After being nonconsensually serenaded by a chorus line of Mennonites four bonnets deep, I watch a dad in a South Hampton ball cap rock a Rolex Submariner and a pint-sized pink scooter. (His presumable daughter was nowhere in sight.) New parents play rock paper scissors—dad with his arm over mom’s shoulder—as their newborn sleeps in her stroller. Above us, smoke casts Manhattan in a filterless sepia-toned glow. Down below, girls rip Elf Bars and tuck dab pens into front pockets of t-shirts. Someone puffs out a cloud of sweet acrid vape smoke as the tiny TV screen flickers between ads for LegolandTM and Kim Petras SLUT POP merch.
As we rattle away from Manhattan, it’s all practical shoes and impractically dressed tourists bumbling in from the Brooklyn Bridge. Flocks of Golden Geese fly past on finance girlies’ feet, their slingback pumps tossed into L.L. Bean Tote bags over their blue pinstriped shoulders. Vejas and clogs, oversized structured button downs and wide-legged trousers.
An old man in a cap embroidered with the words Jesus is my boss rests his head against the window. A dad looks at a monthly schedule called “keto fasting for beginners.” A grandfather in a Rangers yamaka edits a Google doc on his phone. The 4 Train favors brain games: a teenage boy plays knockoff Wordle (the word: eight.) The man next to me plays Spelling Bee (the pangram: abomination.)
There are names looped around necks, names tattooed onto bodies. Emmanuel fades in Roman script on a woman’s wrist. Emma flourishes on a forearm, surrounded by flowers. Angela swings from a man’s neck in swirly script.

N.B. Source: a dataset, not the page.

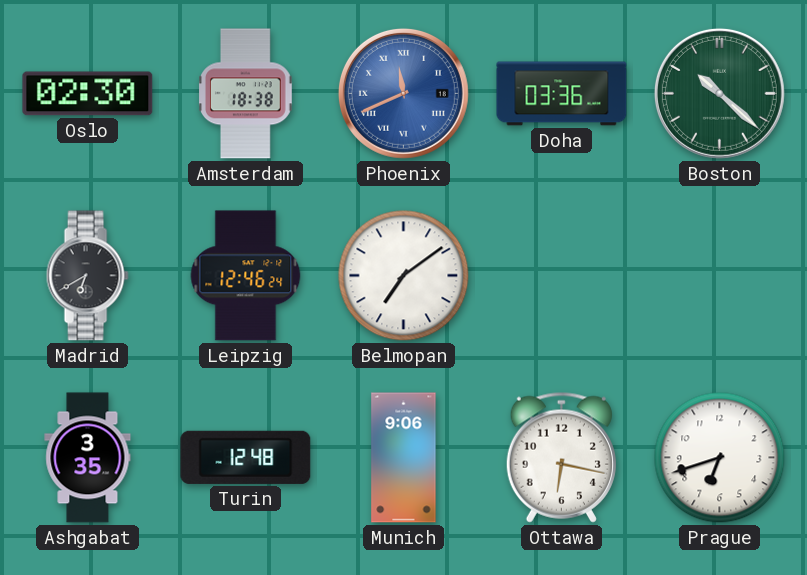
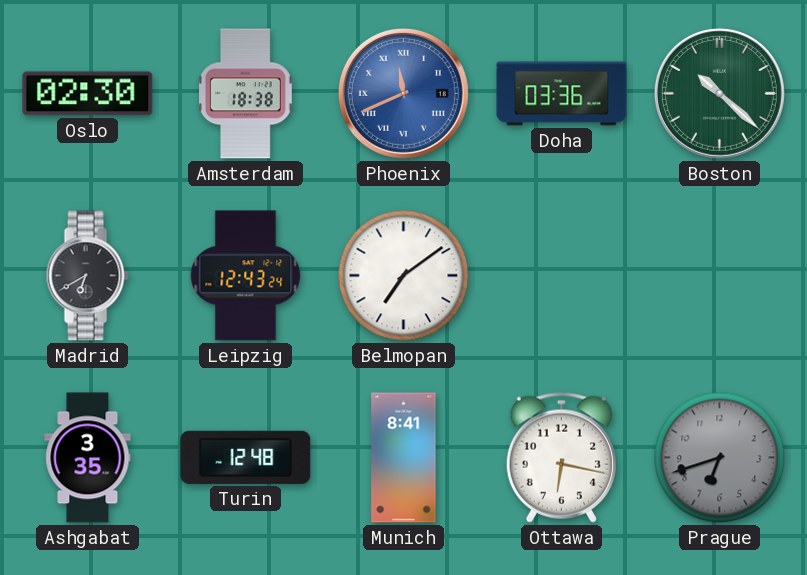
Leipzig: 12:46 -> 12:43
Munich: 9:06 -> 8:41
Prague dial: white -> grey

Teens flutter five dollar bills in the face of the cashier at the Borough Hall bodegita. A woman with close-cropped hair reads Cesar Miller’s Short Guide To a Happy Dog. A girl wears a star patch over a nonexistent pimple. Two men push carts of Monster Energy and Kool-Aid Jammers, a singular pint of Ben and Jerry’s placed precariously on top.

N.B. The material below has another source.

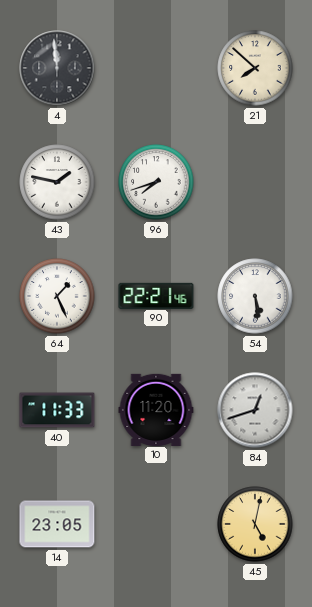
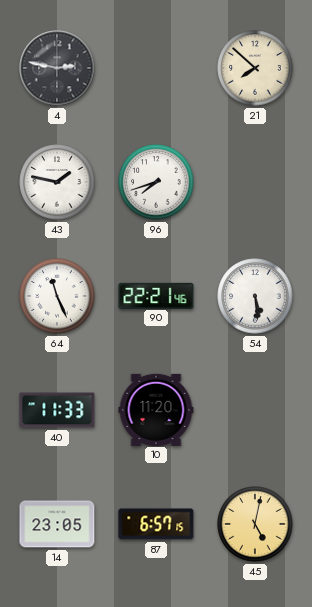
4: 11:59 -> 2:47
64: 1:26 -> 11:26
84: 12:42 -> none
87: none -> 6:57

Through our train car’s open doors, an MTA employee sweeps up a fallen teddy bear from the filthy floor. A girl in a pink Slug Life T-shirt practices breath work from a guided video on her phone, while the woman next to her in a sheer hijab makes a miswak, twisting a solid little sapling twig between her teeth. Abruptly, the man prepping his mise en place for a PB&J drops his PB jar, causing it to roll underneath someone’s sparkly roller blades.
At the end of the line in Brooklyn, yellow celestial scenes of frogs splashing beneath full moons tile the walls of the station. On the uptown express—that hyperloop teleporting me home—the stations we won't stop at flicker past like sketches in a flipbook, beams of light so solitary against this dingy darkness.